The gossip about Gavin brought hitherto to the school-house had been as bread to me, but this I did not like. For a minister to behave thus was as unsettling to us as a change of Government to Londoners, and I decided to give my scholars a holiday on the morrow and tramp into the town for fuller news. But all through the night it snowed, and next day, and then intermittently for many days, and every fall took the school miles farther away from Thrums. Birse and the crows had now the glen road to themselves, and even Birse had twice or thrice to bed with me. At these times had he not been so interested in describing his progress through the snow, maintaining that the crying want of our glen road was palings for postmen to kick their feet against, he must have wondered why I always turned the talk to the Auld Licht minister.

"Ony explanation o' his sudden change o' texts?" Birse said, repeating my question. "Tod, and there is and to spare, for I hear tell there's saxteen explanations in the Tenements alone. As Tammas Haggart says, that's a blessing, for if there had just been twa explanations the kirk micht hae split on them."

"Ay," he said at another time, "twa or three even dared to question the minister, but I'm thinking they made nothing o't. The majority agrees that he was just inspired to change his text. But Lang Tammas is dour. Tammas telled the session a queer thing. He says that after the diet o' worship on that eventful afternoon Mr. Dishart carried the Bible out o' the pulpit instead o' leaving that duty as usual to the kirk-officer. Weel, Tammas, being precentor, has a richt, as you ken, to leave the kirk by the session-house door, just like the minister himsel'. He did so that afternoon, and what, think you, did he see? He saw Mr. Dishart tearing a page out o' the Bible, and flinging it savagely into the session-house fire. You dinna credit it? Weel, it's staggering, but there's Hendry Munn's evidence too. Hendry took his first chance o' looking up Ezra in the minister's Bible, and, behold, the page wi' the eighth chapter was gone. Them that thinks Tammas wasna blind wi' excitement hauds it had been Ezra eighth that gaed into the fire. Onyway, there's no doubt about the page's being missing, for whatever excitement Tammas was in, Hendry was as cool as ever."

A week later Birse told me that the congregation had decided to regard the incident as adding l.u.s.tre to their kirk. This was largely, I fear, because it could then be used to belittle the Established minister.
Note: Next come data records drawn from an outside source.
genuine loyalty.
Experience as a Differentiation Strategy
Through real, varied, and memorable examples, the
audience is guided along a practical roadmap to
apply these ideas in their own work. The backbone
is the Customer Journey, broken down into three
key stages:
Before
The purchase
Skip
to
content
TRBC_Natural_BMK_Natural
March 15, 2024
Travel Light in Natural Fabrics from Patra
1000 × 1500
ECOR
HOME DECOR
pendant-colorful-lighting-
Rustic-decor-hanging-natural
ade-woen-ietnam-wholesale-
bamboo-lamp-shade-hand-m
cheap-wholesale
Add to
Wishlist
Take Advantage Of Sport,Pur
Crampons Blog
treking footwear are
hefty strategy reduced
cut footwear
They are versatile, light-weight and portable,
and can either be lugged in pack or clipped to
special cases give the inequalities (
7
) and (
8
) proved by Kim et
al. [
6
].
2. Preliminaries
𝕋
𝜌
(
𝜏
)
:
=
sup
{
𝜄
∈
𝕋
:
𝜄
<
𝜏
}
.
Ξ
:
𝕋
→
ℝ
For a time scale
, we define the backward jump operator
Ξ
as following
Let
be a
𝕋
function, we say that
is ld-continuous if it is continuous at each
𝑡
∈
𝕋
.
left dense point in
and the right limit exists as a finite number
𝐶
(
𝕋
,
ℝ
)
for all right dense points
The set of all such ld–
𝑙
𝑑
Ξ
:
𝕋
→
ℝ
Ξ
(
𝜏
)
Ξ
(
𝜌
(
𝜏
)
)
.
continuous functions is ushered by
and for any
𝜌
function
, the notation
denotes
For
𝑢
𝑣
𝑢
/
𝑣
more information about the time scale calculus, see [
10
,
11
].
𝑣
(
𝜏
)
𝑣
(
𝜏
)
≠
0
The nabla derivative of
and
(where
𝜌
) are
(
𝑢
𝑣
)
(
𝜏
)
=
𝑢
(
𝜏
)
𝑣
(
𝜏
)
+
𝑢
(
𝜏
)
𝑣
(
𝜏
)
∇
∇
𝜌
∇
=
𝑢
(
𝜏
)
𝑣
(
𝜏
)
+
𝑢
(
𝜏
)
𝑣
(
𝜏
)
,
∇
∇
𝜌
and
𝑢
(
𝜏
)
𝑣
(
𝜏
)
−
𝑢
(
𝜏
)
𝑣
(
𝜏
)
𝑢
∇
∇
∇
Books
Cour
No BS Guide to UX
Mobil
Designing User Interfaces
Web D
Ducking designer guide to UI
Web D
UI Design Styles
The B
That fervent Auld Licht, Snecky Hobart, feeling that Gavin's action was unsound, had gone on the following Sabbath to the parish kirk and sat under Mr. Duthie. But Mr. Duthie was a close reader, so that Snecky flung himself about in his pew in misery. The minister concluded his sermon with these words: "But on this subject I will say no more at present." "Because you canna," Snecky roared, and strutted out of the church. Comparing the two scenes, it is obvious that the Auld Lichts had won a victory. After preaching impromptu for an hour and twenty-five minutes, it could never be said of Gavin that he needed to read. He became more popular than ever. Yet the change of texts was not forgotten. If in the future any other indictments were brought against him, it would certainly be pinned to them.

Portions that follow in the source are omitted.